Today cryptocurrency exchange Bitfinex proudly announced on Medium that the U.S. government has returned 27.66270285 bitcoin lost in an August 2016 security breach.
This sounds like great news for the exchange, but the announcement leaves out a very important detail. In the 2016 hack, 119,756 bitcoin were stolen, worth about $72 million at the time. This means only 0.023 percent of the exchange’s lost bitcoin have been returned. That percentage looks a little better if we’re comparing U.S. dollars. The bitcoin retrieved is currently worth about $104,730 (at time of writing), or 0.145 percent of the 2016 loss in USD. Bitfinex did not say how or where U.S. enforcement retrieved the bitcoin.
According to its Medium post, the Hong Kong-based Bitfinex has been working with “international law enforcement” since the 2016 attack. In November 2018, the exchange got word that the U.S. government had tracked down some bitcoin believed to have come from the breach. Bitfinex’s CFO, Giancarlo Devasini, also used the post as an opportunity to “extend an open invitation to the hackers, or anyone harboring information pertaining to the breach, to make contact in whichever medium they feel most secure with, to finally resolve the situation in a mutually beneficial manner”—the only real acknowledgement that not all bitcoin from the breach have been returned.
Funds recovered by the government will be given to Recovery Right Token (RRT) holders, which Bitfinex created after the breach to replace its BFX tokens. All Bitfinex cryptocurrency holders experienced a “generalized loss percentage of 36.07 percent” immediately following the security breach.
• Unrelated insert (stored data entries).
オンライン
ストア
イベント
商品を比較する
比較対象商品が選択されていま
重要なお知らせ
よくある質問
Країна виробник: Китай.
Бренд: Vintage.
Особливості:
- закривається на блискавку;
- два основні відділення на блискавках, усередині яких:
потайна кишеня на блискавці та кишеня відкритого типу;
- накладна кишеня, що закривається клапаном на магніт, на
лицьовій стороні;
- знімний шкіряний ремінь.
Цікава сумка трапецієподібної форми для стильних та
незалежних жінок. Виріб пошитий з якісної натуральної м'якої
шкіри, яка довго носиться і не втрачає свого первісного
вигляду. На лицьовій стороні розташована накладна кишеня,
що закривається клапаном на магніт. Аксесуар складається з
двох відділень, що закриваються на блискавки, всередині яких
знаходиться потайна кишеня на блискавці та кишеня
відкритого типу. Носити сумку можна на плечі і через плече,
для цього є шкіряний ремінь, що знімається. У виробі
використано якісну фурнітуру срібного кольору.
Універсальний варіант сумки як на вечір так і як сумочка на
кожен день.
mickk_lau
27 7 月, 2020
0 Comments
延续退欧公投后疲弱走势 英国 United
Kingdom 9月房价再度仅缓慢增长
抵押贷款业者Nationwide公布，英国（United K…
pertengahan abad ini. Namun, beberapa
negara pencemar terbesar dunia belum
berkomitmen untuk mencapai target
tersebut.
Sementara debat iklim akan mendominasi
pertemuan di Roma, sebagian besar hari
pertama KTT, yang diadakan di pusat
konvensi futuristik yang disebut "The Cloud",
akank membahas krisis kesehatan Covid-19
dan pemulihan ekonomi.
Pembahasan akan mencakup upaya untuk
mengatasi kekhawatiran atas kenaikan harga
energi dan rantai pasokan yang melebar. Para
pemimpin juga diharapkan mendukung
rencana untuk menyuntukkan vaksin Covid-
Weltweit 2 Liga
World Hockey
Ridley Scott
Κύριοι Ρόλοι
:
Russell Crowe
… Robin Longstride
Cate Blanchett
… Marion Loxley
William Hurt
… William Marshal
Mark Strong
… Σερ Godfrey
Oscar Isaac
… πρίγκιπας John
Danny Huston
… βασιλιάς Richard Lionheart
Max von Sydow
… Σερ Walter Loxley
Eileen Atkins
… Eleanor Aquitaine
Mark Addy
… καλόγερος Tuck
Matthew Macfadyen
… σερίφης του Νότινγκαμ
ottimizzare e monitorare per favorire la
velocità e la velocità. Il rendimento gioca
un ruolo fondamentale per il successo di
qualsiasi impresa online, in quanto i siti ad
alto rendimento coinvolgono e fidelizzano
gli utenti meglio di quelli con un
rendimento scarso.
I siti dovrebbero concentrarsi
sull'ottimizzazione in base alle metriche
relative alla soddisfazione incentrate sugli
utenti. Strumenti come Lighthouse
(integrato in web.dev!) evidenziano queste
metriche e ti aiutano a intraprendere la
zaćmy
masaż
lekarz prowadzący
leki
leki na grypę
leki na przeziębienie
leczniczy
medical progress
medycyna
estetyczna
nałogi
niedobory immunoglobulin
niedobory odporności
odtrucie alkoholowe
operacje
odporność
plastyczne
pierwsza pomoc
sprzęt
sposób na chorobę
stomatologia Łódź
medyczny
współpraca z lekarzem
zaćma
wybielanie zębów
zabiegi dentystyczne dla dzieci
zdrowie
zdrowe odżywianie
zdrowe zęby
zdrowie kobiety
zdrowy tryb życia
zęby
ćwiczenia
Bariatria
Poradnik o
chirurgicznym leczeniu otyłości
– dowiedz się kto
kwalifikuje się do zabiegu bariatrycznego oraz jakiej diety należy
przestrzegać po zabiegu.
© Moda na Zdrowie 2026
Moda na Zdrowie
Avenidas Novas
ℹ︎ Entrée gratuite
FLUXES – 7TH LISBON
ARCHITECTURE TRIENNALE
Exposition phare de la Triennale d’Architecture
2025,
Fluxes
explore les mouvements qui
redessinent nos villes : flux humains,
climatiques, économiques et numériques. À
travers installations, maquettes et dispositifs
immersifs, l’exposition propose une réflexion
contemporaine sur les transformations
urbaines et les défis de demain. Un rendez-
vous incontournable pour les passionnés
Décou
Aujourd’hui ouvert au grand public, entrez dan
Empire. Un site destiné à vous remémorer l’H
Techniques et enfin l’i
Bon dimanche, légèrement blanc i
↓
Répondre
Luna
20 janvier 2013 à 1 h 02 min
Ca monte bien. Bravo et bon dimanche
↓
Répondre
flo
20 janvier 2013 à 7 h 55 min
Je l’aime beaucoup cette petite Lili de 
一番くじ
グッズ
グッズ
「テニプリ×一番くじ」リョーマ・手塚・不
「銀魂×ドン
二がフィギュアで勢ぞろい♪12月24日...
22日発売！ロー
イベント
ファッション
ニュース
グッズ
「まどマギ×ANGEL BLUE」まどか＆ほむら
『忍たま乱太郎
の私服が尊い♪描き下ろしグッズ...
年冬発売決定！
Back in 2016, Bitfinex used a three-key arrangement to keep its customers’ funds safe. Two of the keys were held by Bitfinex, one online and one offline, while wallet provider BitGo kept the third to cosign transactions. At the time, BitGo reported “no evidence” of its servers getting hacked.
Today, Bitfinex offers an array of security measures, including both two-factor authentication, the use of a physical security key, and advanced API key permissions, along with some account monitoring tools. The exchange claims to store the vast majority of its funds in cold wallets, with “approximately 0.5 percent” kept in hot wallets for ready use. At the time of the breach, the Commodity Futures Trading Commission had essentially aimed to prohibit Bitfinex from holding funds in cold wallets, as one critical Imgur post pointed out.
The loss of bitcoin in the August 2016 Bitfinex security breach was, at the time, dwarfed only by the Mt. Gox collapse roughly two years earlier. Then, about 850,000 bitcoin were stolen from the infamous exchange. When Canadian exchange QuadrigaCX went dark earlier this month, more than $190 million worth of customers’ funds disappeared. Still, a missing 119,728.337 bitcoin is nothing to sniff at.